The private sector financing arm of World Bank, International Finance Corporation, may part-finance HPCL-Mittal Energy Limited's (HMEL) US $480 million expansion of the recently commissioned Bathinda oil refinery.
The project involves the rebalancing of the Guru Gobind Singh refinery, a greenfield facility, to increase its capacity from 9 million tonnes per annum to 11.2 million tonnes to keep up with the growing demand in the region. IFC is considering part-financing the project.
"The proposed investment from IFC is a financing package of loans to finance part of the project, which is estimated to cost approximately US $480 million," IFC said. The project will help increase the throughput of the refinery by about 25% with a relatively smaller investment of about 15% of its capital cost.
HMEL - a joint venture between state-owned Hindustan Petroleum Corporation Limited (HPCL) and Mittal Energy Investments Private Limited (a member of the LN Mittal Group) - built the refinery at Rs 21,500 crore.
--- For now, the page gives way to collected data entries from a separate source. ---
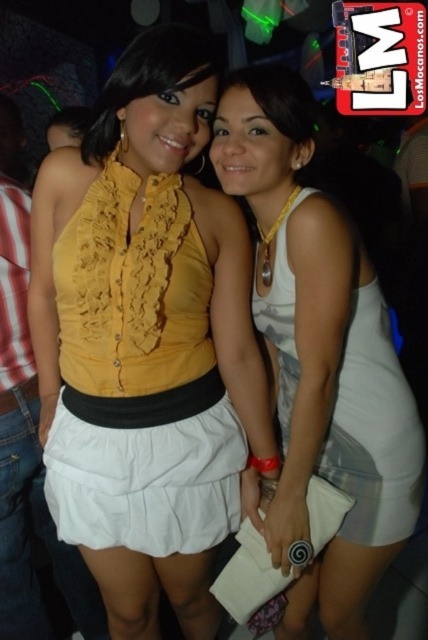 Between white satin dress at right and matte yellow blouse at center, which one is positioned lower?

white satin dress at right is lower down.

Which is behind, point (347, 388) or point (216, 70)?

Positioned behind is point (347, 388).

You are a GUI agent. You are given a task and a screenshot of the screen. Output one action in this format:
    pyautogui.click(x=<x>, y=<y>)
    Task: Click on the white satin dress at right
    
    Given the screenshot: What is the action you would take?
    pyautogui.click(x=374, y=429)

Which of these two, white cotton skirt at center or white satin dress at right, stands taller?

white satin dress at right

Image resolution: width=428 pixels, height=640 pixels. In order to click on white cotton skirt at center in this screenshot , I will do `click(145, 481)`.

Image resolution: width=428 pixels, height=640 pixels. Identify the location of white cotton skirt at center. (145, 481).

Looking at this image, which is above, yellow ruffled blouse at center or white cotton skirt at center?

yellow ruffled blouse at center

Describe the element at coordinates (145, 259) in the screenshot. I see `yellow ruffled blouse at center` at that location.

Identify the location of yellow ruffled blouse at center. [x=145, y=259]. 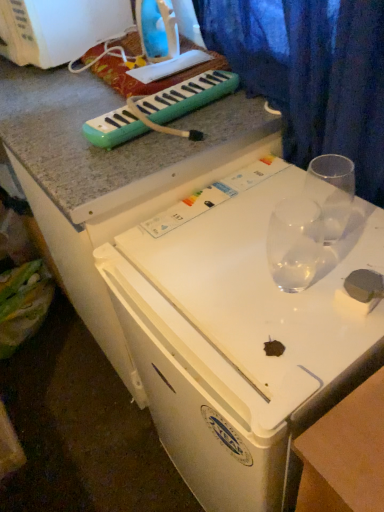 Question: Is the depth of clear glass martini glass at center, the 2th martini glass positioned from the right, greater than that of matte plastic iron at upper center, which is the first appliance from right to left?

Choices:
 (A) yes
 (B) no

Answer: (B)

Question: From the image's perspective, is clear glass martini glass at center, the 2th martini glass positioned from the right, under matte plastic iron at upper center, placed as the second appliance when sorted from left to right?

Choices:
 (A) yes
 (B) no

Answer: (A)

Question: Considering the relative sizes of clear glass martini glass at center, the 1th martini glass in the left-to-right sequence, and matte plastic iron at upper center, which is the first appliance from right to left, in the image provided, is clear glass martini glass at center, the 1th martini glass in the left-to-right sequence, smaller than matte plastic iron at upper center, which is the first appliance from right to left,?

Choices:
 (A) yes
 (B) no

Answer: (A)

Question: Does clear glass martini glass at center, the 2th martini glass positioned from the right, lie in front of matte plastic iron at upper center, placed as the second appliance when sorted from left to right?

Choices:
 (A) no
 (B) yes

Answer: (B)

Question: Is there a large distance between clear glass martini glass at center, the 2th martini glass positioned from the right, and matte plastic iron at upper center, which is the first appliance from right to left?

Choices:
 (A) yes
 (B) no

Answer: (B)

Question: Can you confirm if clear glass martini glass at center, the 2th martini glass positioned from the right, is positioned to the right of matte plastic iron at upper center, placed as the second appliance when sorted from left to right?

Choices:
 (A) no
 (B) yes

Answer: (B)

Question: From a real-world perspective, is matte plastic iron at upper center, which is the first appliance from right to left, physically above clear glass martini glass at center, the 2th martini glass positioned from the right?

Choices:
 (A) yes
 (B) no

Answer: (A)

Question: Considering the relative positions of matte plastic iron at upper center, which is the first appliance from right to left, and clear glass martini glass at center, the 1th martini glass in the left-to-right sequence, in the image provided, is matte plastic iron at upper center, which is the first appliance from right to left, to the right of clear glass martini glass at center, the 1th martini glass in the left-to-right sequence, from the viewer's perspective?

Choices:
 (A) no
 (B) yes

Answer: (A)

Question: Could you tell me if matte plastic iron at upper center, which is the first appliance from right to left, is facing clear glass martini glass at center, the 2th martini glass positioned from the right?

Choices:
 (A) yes
 (B) no

Answer: (B)

Question: Is matte plastic iron at upper center, placed as the second appliance when sorted from left to right, outside of clear glass martini glass at center, the 2th martini glass positioned from the right?

Choices:
 (A) yes
 (B) no

Answer: (A)

Question: Is matte plastic iron at upper center, placed as the second appliance when sorted from left to right, beside clear glass martini glass at center, the 2th martini glass positioned from the right?

Choices:
 (A) no
 (B) yes

Answer: (A)

Question: Is matte plastic iron at upper center, placed as the second appliance when sorted from left to right, at the left side of clear glass martini glass at center, the 2th martini glass positioned from the right?

Choices:
 (A) yes
 (B) no

Answer: (A)

Question: Would you say green plastic melodica at upper center is a long distance from transparent glass at upper right, the 2th martini glass viewed from the left?

Choices:
 (A) yes
 (B) no

Answer: (B) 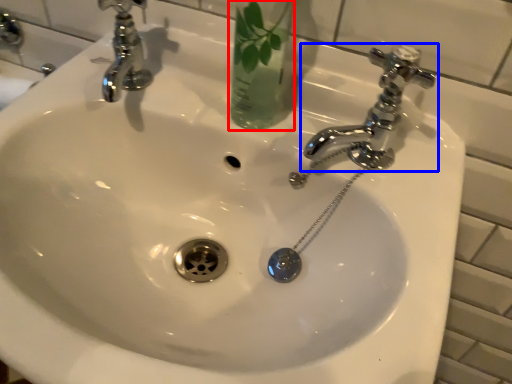 Question: Which of the following is the farthest to the observer, glass vase (highlighted by a red box) or tap (highlighted by a blue box)?

Choices:
 (A) glass vase
 (B) tap

Answer: (B) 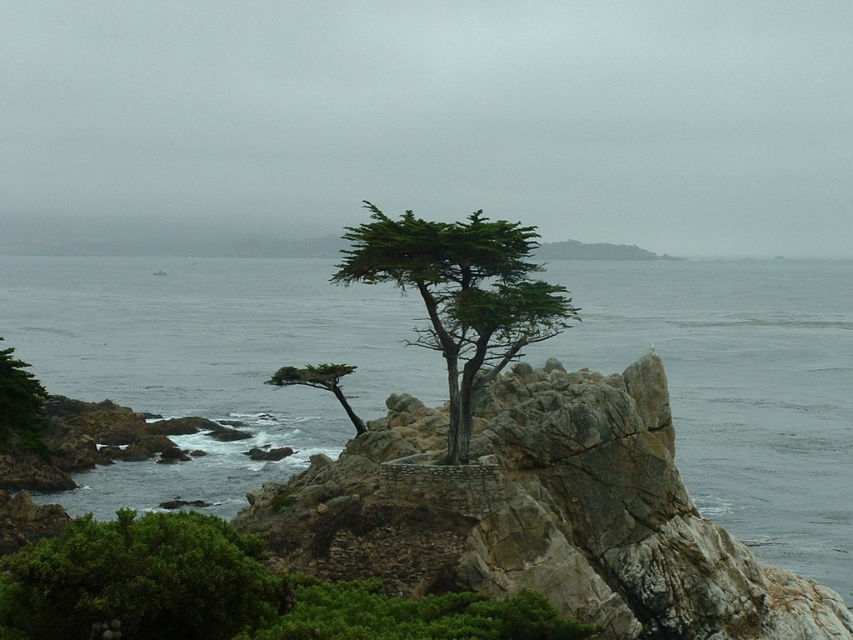 Is point (125, 268) closer to viewer compared to point (448, 340)?

No, (125, 268) is further to viewer.

This screenshot has width=853, height=640. Find the location of `gray water at center`. gray water at center is located at coordinates (209, 358).

Can you confirm if gray water at center is positioned below green matte tree at center?

No, gray water at center is not below green matte tree at center.

Can you confirm if gray water at center is wider than green matte tree at center?

Yes.

Is point (119, 387) positioned behind point (294, 380)?

Yes, point (119, 387) is farther from viewer.

What are the coordinates of `gray water at center` in the screenshot? It's located at [x=209, y=358].

Is gray water at center positioned in front of green textured tree at lower left?

Yes, it is in front of green textured tree at lower left.

Based on the photo, can you confirm if gray water at center is positioned below green textured tree at lower left?

Incorrect, gray water at center is not positioned below green textured tree at lower left.

Is point (828, 316) positioned after point (15, 397)?

That is True.

Where is `gray water at center`? gray water at center is located at coordinates (209, 358). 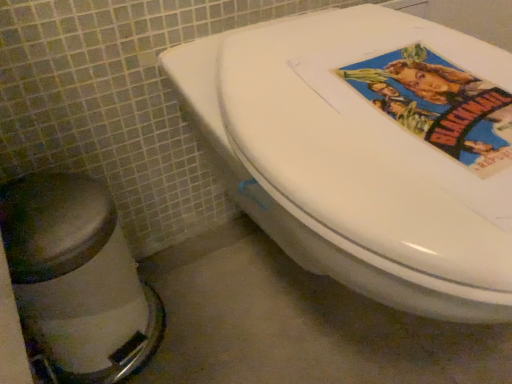 Question: Considering the relative sizes of brushed metal bidet at lower left and white glossy toilet at center in the image provided, is brushed metal bidet at lower left shorter than white glossy toilet at center?

Choices:
 (A) no
 (B) yes

Answer: (B)

Question: Is brushed metal bidet at lower left far from white glossy toilet at center?

Choices:
 (A) yes
 (B) no

Answer: (B)

Question: Does brushed metal bidet at lower left lie behind white glossy toilet at center?

Choices:
 (A) yes
 (B) no

Answer: (A)

Question: From the image's perspective, does brushed metal bidet at lower left appear higher than white glossy toilet at center?

Choices:
 (A) yes
 (B) no

Answer: (B)

Question: Is the depth of brushed metal bidet at lower left less than that of white glossy toilet at center?

Choices:
 (A) yes
 (B) no

Answer: (B)

Question: Does brushed metal bidet at lower left have a greater height compared to white glossy toilet at center?

Choices:
 (A) no
 (B) yes

Answer: (A)

Question: Considering the relative positions of white glossy toilet at center and brushed metal bidet at lower left in the image provided, is white glossy toilet at center to the left of brushed metal bidet at lower left from the viewer's perspective?

Choices:
 (A) yes
 (B) no

Answer: (B)

Question: From a real-world perspective, does white glossy toilet at center stand above brushed metal bidet at lower left?

Choices:
 (A) yes
 (B) no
The two companies hold 49% stake in HMEL, while the remaining 2% is with financial institutions.
The refinery, which was formally inaugurated by Prime Minister Manmohan Singh in April, "processes lower grade crude to produce higher value petroleum products catering to demand in the northern part of the country", IFC said.
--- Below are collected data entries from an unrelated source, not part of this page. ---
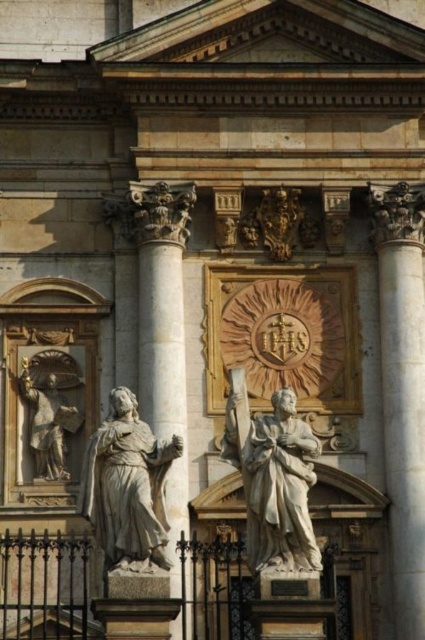 You are an architect examining the classical building facade. You notice the white marble column at right and the white marble column at center. Which column is taller?

The white marble column at right is taller than the white marble column at center according to the description.

You are an art student analyzing the facade of a classical building. You notice two statues, the white marble statue at center and the matte gray statue at left. Which statue is bigger?

The white marble statue at center is larger than the matte gray statue at left.

You are an architect planning to install a new decorative element between the white marble column at right and the matte gray statue at left. The element requires a minimum space of 45 feet to be placed. Based on the scene, will there be enough space for it?

The distance between the white marble column at right and the matte gray statue at left is 46.12 feet, which exceeds the required 45 feet. Therefore, there is sufficient space to install the decorative element between them. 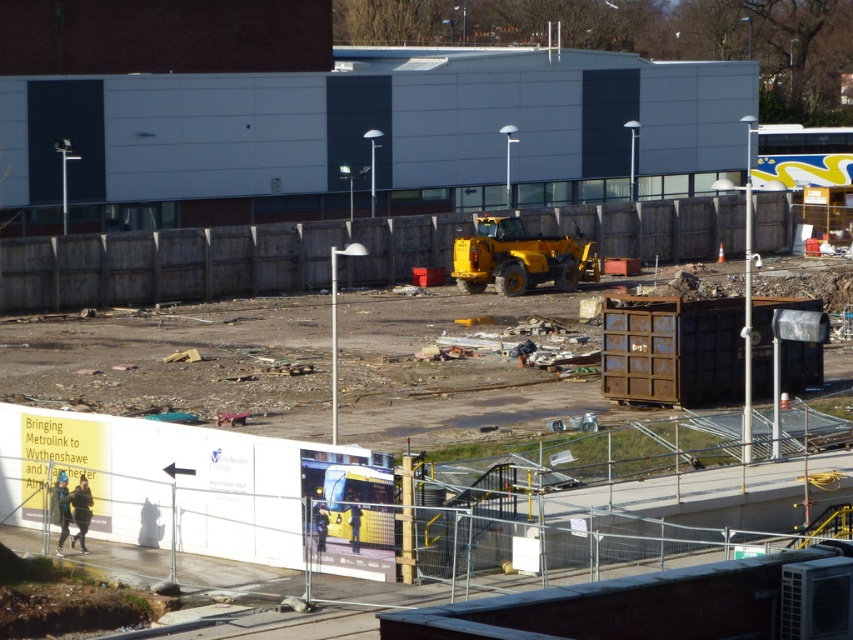 Question: Which of the following is the farthest from the observer?

Choices:
 (A) yellow rubber tire at center
 (B) yellow rubber tractor at center

Answer: (B)

Question: Is yellow rubber tire at center positioned before yellow rubber tractor at center?

Choices:
 (A) no
 (B) yes

Answer: (B)

Question: Is yellow rubber tire at center to the left of yellow rubber tractor at center from the viewer's perspective?

Choices:
 (A) yes
 (B) no

Answer: (B)

Question: Is yellow rubber tire at center wider than yellow rubber tractor at center?

Choices:
 (A) yes
 (B) no

Answer: (A) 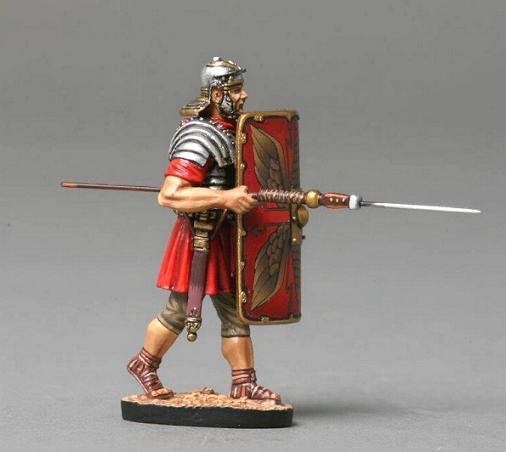 The image size is (506, 452). What are the coordinates of `roman soldier figurine` in the screenshot? It's located at (222, 152).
HMEL may think of raising the capacity to 18 million tonnes at a later date. The refinery has land to double unit's capacity in future. Also, the 1,017-kilometre cross-country pipeline that transports imported crude oil from Mundra, in Gujarat, to the refinery, has a capacity to carry 18 million tonnes a year of crude.
The unit is configured to meet the demand of north India, which currently has a demand of 40 million tonnes of petroleum products. Against this, supplies for units in north are only 25 million tonnes annually. Of its total produce, diesel would constitute 40%, while gasoline or petrol would be about 10%. LPG would be 8% and it will not produce any fuel oil.